■ Unravelling Tesauro's world champion backgammon player mystery

The first major achievement of artificial intelligence against humans — before chess playing Deep Blue beat Kasparov — was Gerald Tesauro's TD-Gammon back in the early 90s. Tesauro, an IBM researcher combined Reinforcement Learning (RL) with Artificial Neural Networks (ANN) into an AI program that learned how to play backgammon "itself" through unsupervised self-play. TD-Gammon reached world champion performance level in 1995 (narrowly beaten at the time).

I frequently came across citations of TD-Gammon in all AI books I read, but lacking any substantial information that would allow one to understand how Tesauro did it. Tesauro himself was very thin on details. Apparently he used Temporal Difference (the TD part) learning, and a weirdly configured neural net to learn the utility (or value) function of each backgammon board state. But there are so many question marks, at every turn of the implementation, in terms of mapping the backgammon play as reinforcement learning and approximating the value function through an ANN. Can the feat be reproduced? Now there's a challenge!

I found some python code on gihub that claims to reproduce TDGammon using TensorFlow, but nothing wrong with reinventing the wheel for personal edification

The game of backgammon and reinforcement learning AI agents

If you've never heard of backgammon then you haven't worked for the Greek fire department <g> It is a very old game with simple rules combining strategy with luck.
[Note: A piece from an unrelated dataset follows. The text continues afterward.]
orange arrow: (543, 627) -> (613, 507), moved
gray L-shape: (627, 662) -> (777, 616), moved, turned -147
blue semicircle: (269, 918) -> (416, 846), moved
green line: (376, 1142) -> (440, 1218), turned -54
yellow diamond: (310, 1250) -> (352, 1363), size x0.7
The idea with reinforcement learning (RL) is to let the program (agent) figure out which moves are good and which are bad, trying out things at random (within the legal game moves), and offered a reward for winning, and a penalty for losing. RL algorithms then work out backwards assigning the ultimate game payoff to the actual moves the computer played, estimating the utility of each state-action pair.

For games with a small number of possible states and actions (state transitions) like tic-tac-toe, there are exact algorithms like Q-learning, that can be proved to converge to the true value of the utility (the likelihood of winning) for each game board state. After many games exploring the complete range of possible game states and actions, the agent learns the optimal policy, and knows which is the best move at each point of the game. Such table-driven policies are not feasible for more complex games like backgammon that has 10^20 states. The idea then is to approximate the utility function through self-play using e.g a neural net. As it is impossible to explore the complete range of possible state-action pairs, we can never reach the true utility function, but surprisingly the agent can become quite capable player after only a few hundred thousand games. There is no theoretical justification or convergence guarantee, but it somehow works automagically!
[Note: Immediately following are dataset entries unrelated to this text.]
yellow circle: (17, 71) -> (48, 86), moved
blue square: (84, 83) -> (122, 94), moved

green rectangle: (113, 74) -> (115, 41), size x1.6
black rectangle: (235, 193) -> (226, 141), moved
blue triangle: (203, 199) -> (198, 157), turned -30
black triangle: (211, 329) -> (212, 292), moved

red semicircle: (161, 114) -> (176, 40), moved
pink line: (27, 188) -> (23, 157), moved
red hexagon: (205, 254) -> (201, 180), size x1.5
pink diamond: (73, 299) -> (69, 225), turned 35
Probably the utility function estimate is good enough relatively; it is not the true utility but it can compare alternative moves successfuly.

The main ingredients for teaching the computer backgammon are:

Game rules. Each player has 15 checkers originally in a fixed layout, then rolls the dice. He has to move checkers towards the home quadrant. For each possible arrangement of the 2 player's checkers and dice roll, the agent must know how many alternative moves are possible. This is the basis for evaluating the best move. We don't tell the computer in advance not to do silly moves, like leaving checkers exposed. All this he'll figure out it(him?)self.
Explorative self-play. The AI plays many games against itself, using the current estimate of the "winning game strategy" as a guide. Each game is a Monte Carlo random simulation, where part of the time the move is chosen at random. At other times the best move is chosen using the current utility function. As this is an adversarial game, what's best for one side is worst for the other, so the AI chooses the highest utility move for one side and the lowest utility when playing for the opponent (the minimax game principle). At the beginning of this greedy/random exploration, all moves will be basically random, but as experience builds up, the AI will choose better moves.
Learning the winning moves. The AI sees no intermediate rewards, except when a game ends. If the AI side wins, a positive reward is offered, otherwise nothing (or a penalty). Based on this result, we go back to all the recent game moves and teach the AI that they are all good or bad, depending on who won. At first sight this doesn't make sense because a good move could be penalized because it was followed by many bad moves that caused a game loss. However that's the best we can do and is similar to SARSA learning. After lots of repetitions, the truly good moves will statistically have better utility values than the bad ones. This part of the algorithm is essentially supervised learning using a neural net.

The beauty of RL is that we never directly tell the computer what to do. After thousands of repetitions it understands that leaving checkers exposed is a bad idea, hitting opponent's checkers is a good idea and so on. But as far as we as teachers are concerned, we only reward a win, there is no other game model involved. Notice there is no look-ahead (tree exploration) either, the ANN-based utility function estimate has the final word deciding the best move. The neural net input is just the board state (position of the checkers) without any intelligent precomputed board features (blots, pip count, chance of getting hit etc) that human players use to guide their game.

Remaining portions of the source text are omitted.